One of the young men, Odye, had become a Christian in Syria while at the university studying psychology.
He found Jesus at a bakery owned by a Christian. He saw such love and kindness emanating from the owner that one day he asked, “What makes you so happy all the time?”
“Jesus changed my heart and has given me a love for people,” the owner replied.
“I want that same love,” Odye told him, and he surrendered his heart and life to Jesus shortly after that.
“When he became a Christian his family put a death warrant on him,” Rick says. Odye began to boldly share his faith. “If you know about that part of the world, talking about Jesus is a dangerous thing to do. He was arrested by the government and put in prison, in a four by four cell.”
“They stripped him of his clothes and threw him in the prison in the dark.
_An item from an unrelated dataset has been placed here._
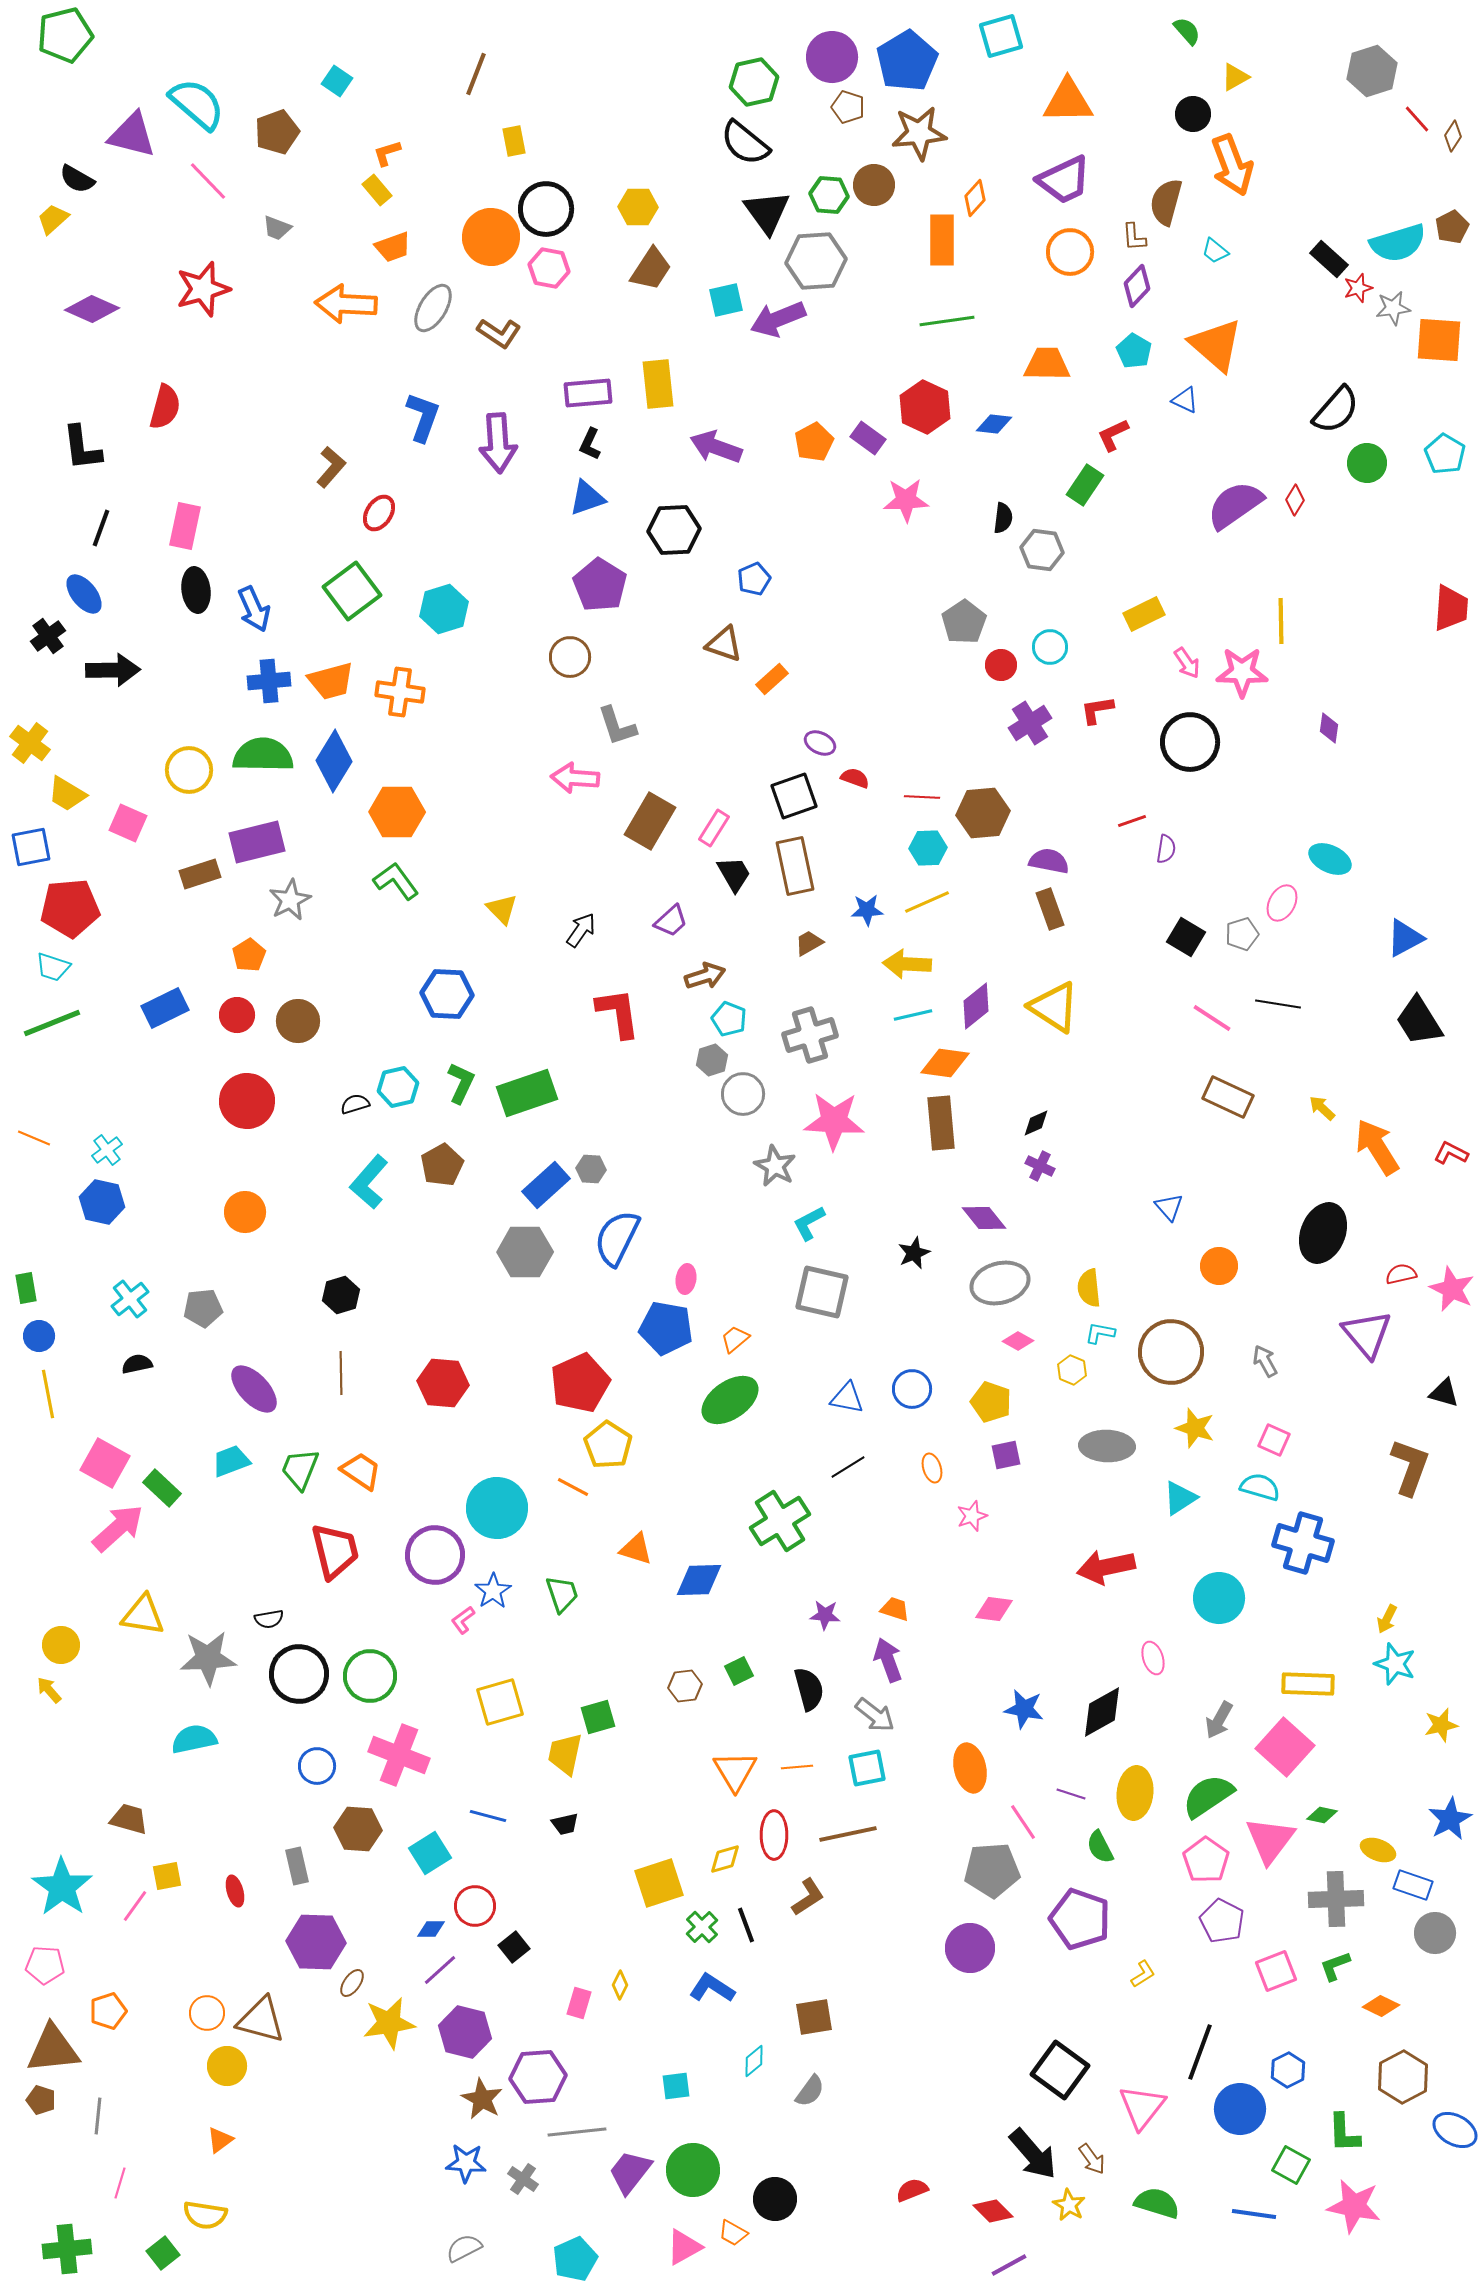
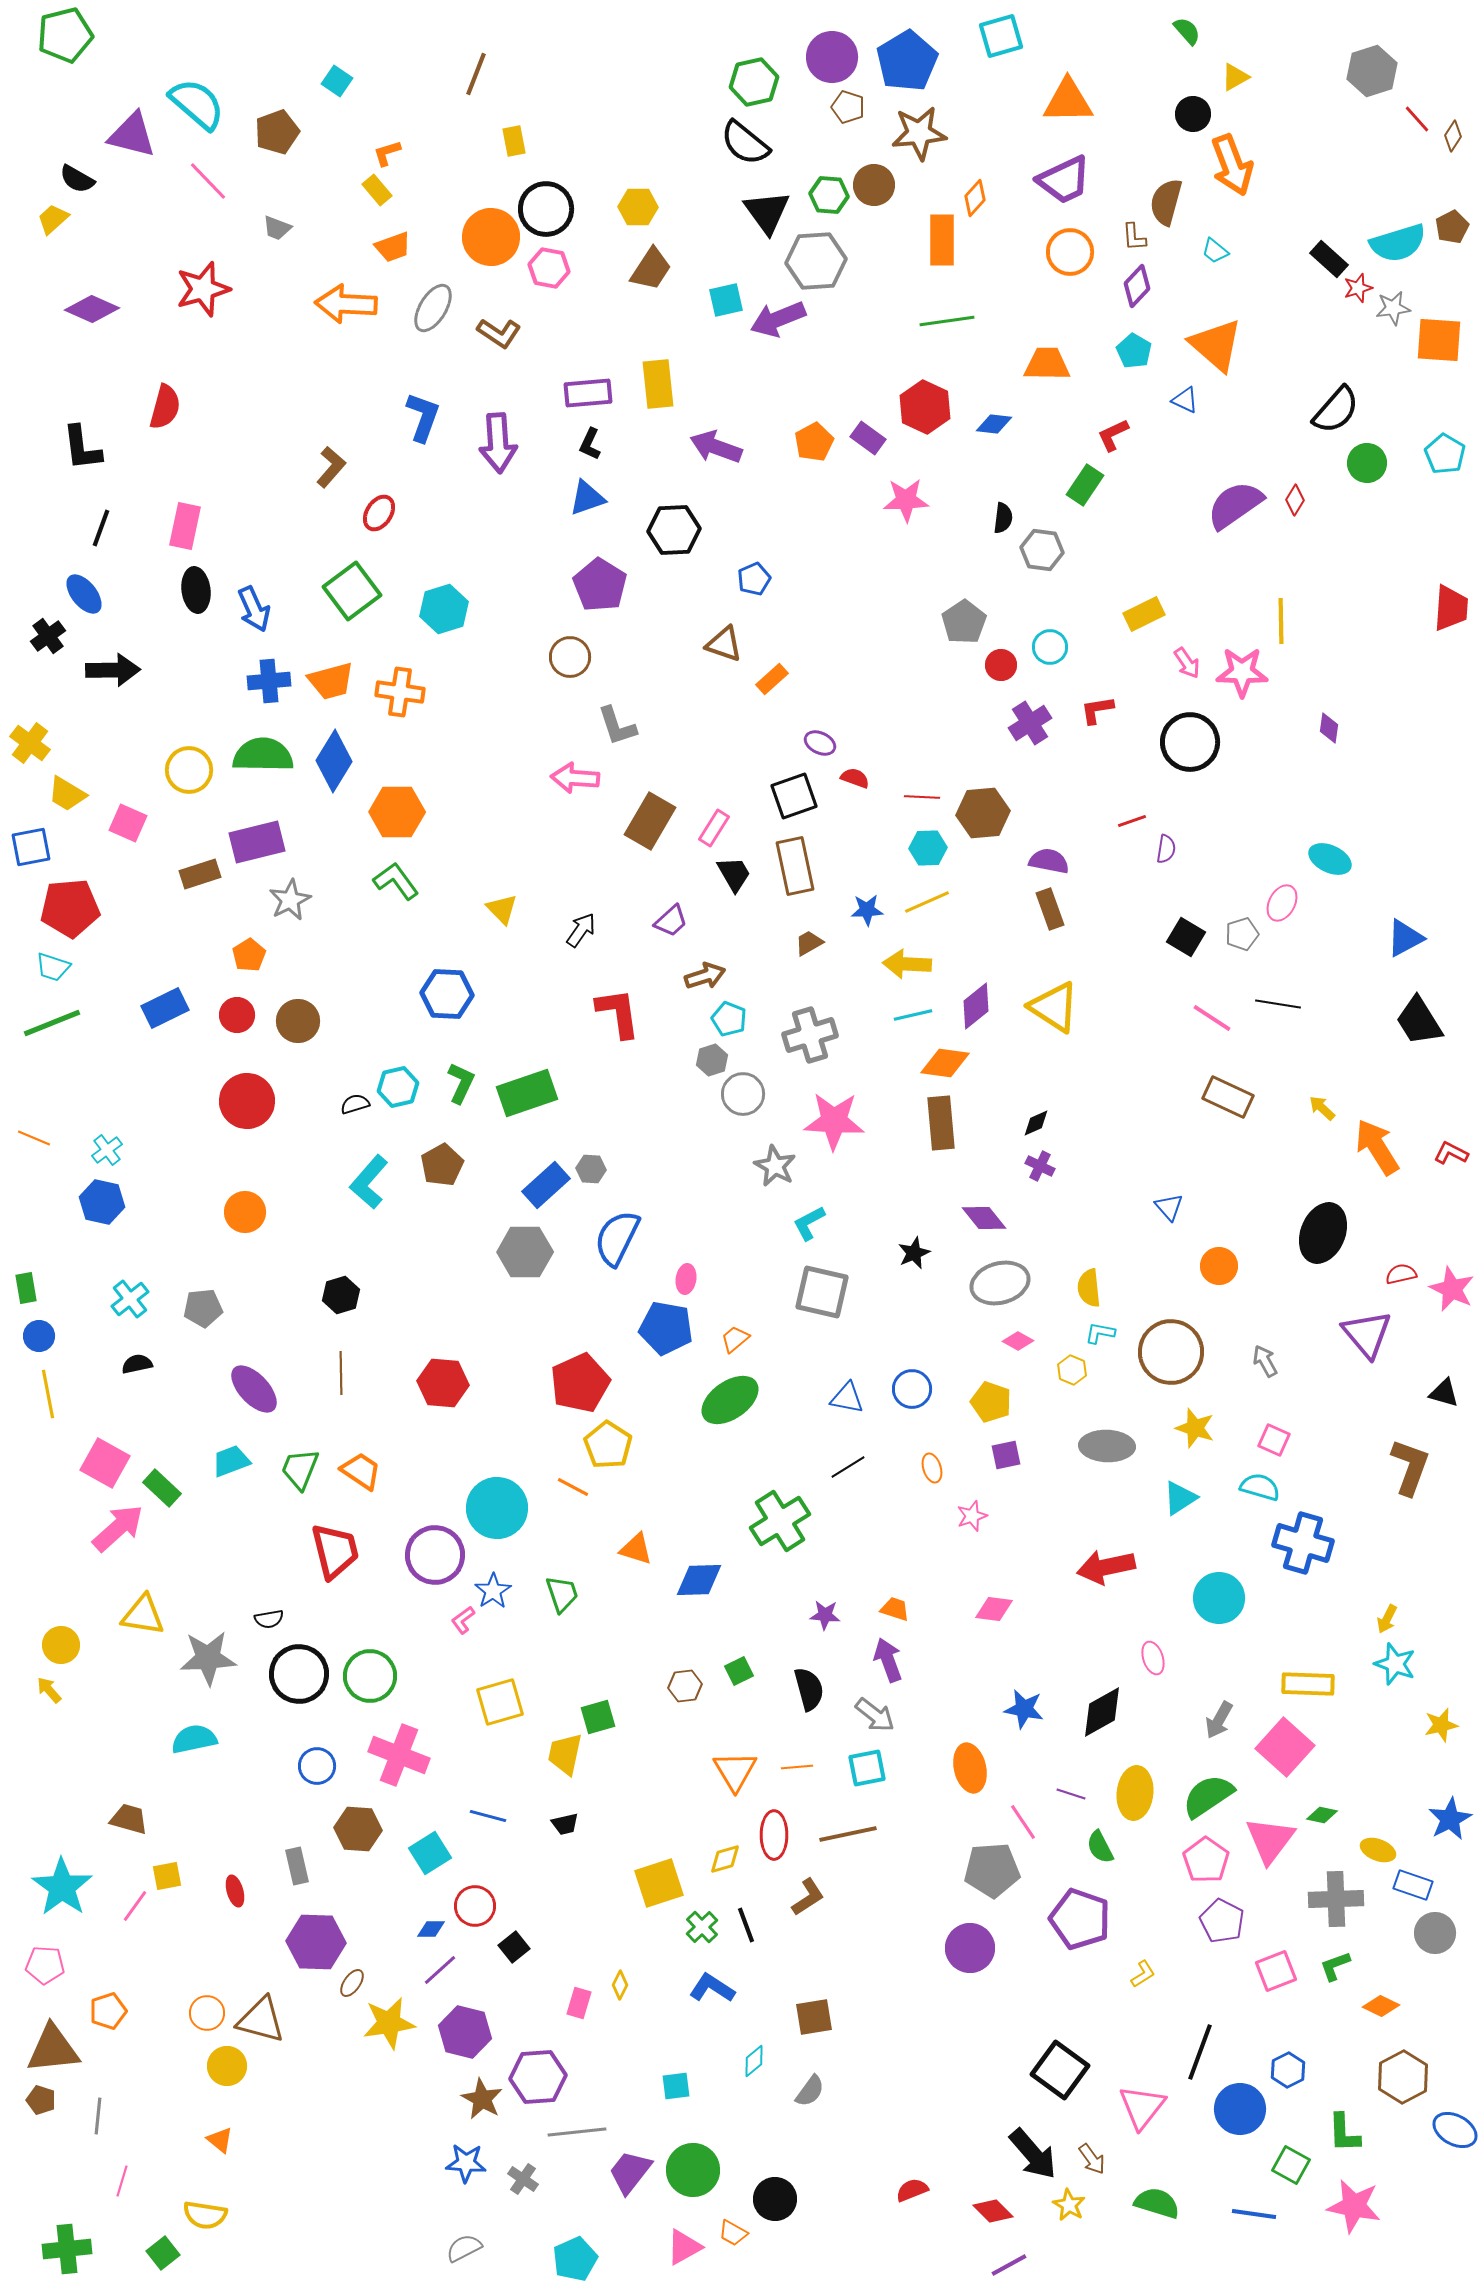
orange triangle at (220, 2140): rotated 44 degrees counterclockwise
pink line at (120, 2183): moved 2 px right, 2 px up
After a month he had not received one meal. He knew he was going to die. He was so terrified the guards would kill him if he said anything.”
Odye began to cry out to Jesus. “One night his cell filled with light and Jesus came to him in person, touched his forehead and said, “It’s going to be okay, trust me.”
“For two more months that man survived without eating a thing. He was released out of prison and the judge said, ‘Don’t ever share Jesus again.’
Odye fled Syria and went to Beirut, where he and another man roomed with Rick.
The trip sharpened Rick’s insights about life in the Middle East. “I saw the hardness and anger of the Muslim outlook on life. They are angry and distrustful,” he noted.
“Jesus is moving in that part of the world in a profound way. My faith grew. Can you be born again twice? I came home so filled and fired up. Sometimes we forget who we serve. We serve a God who can turn nations around. We serve a God who can raise the dead. We serve a God who can do things people say can’t be done. I got to see that every single day I was there.
“This is a place where women are walking around covered, but Jesus is walking the alley ways, saving people himself and revealing himself to people.”